Long-haul bus rides are common in Argentina, where distances are huge. They are popular elsewhere too, offering varying degrees of comfort. In India and China, many buses have bunk beds instead of seats, rows of them. And in the UK, in 2011 Stagecoach Group bus operator launched Britain’s first sleeper bus service, offering overnight trips between London and Glasgow for a fraction of the price of a train ticket. There are three rows of beds fitted in narrow and low individual pods. “You can’t really sit up in ‘bed’ and if you are on the bottom bunk of three, you basically have to lie flat on the floor and shuffle in sideways,” writes Claire, who shares her experiences on her travel blog.
But luxurious long-haul buses – whether with fold-out seats or even beds – are still an exception.
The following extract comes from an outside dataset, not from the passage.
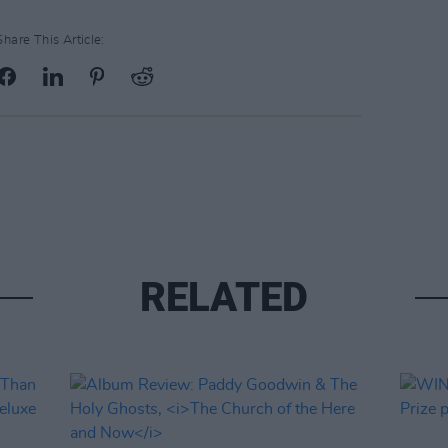
Share This Article:
RELATED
If people can afford it, they prefer driving long distances by car. In the UK, for example, cars are used for 86% of all kilometres travelled, while railways account for 8.2%; buses have a 5.2% share. France is not much different, while in most other European countries, buses are slightly more popular than trains. Cars, however, are the top choice everywhere, despite the fact that they are the least safe and most polluting mode of transport. Making buses comfortable enough to make people switch, however, is going to be a challenge.
The Dutch Superbus concept looks more like a Batman movie prop than a bus (Credit: Spoorjan/Wikipedia CC BY-SA 3.0)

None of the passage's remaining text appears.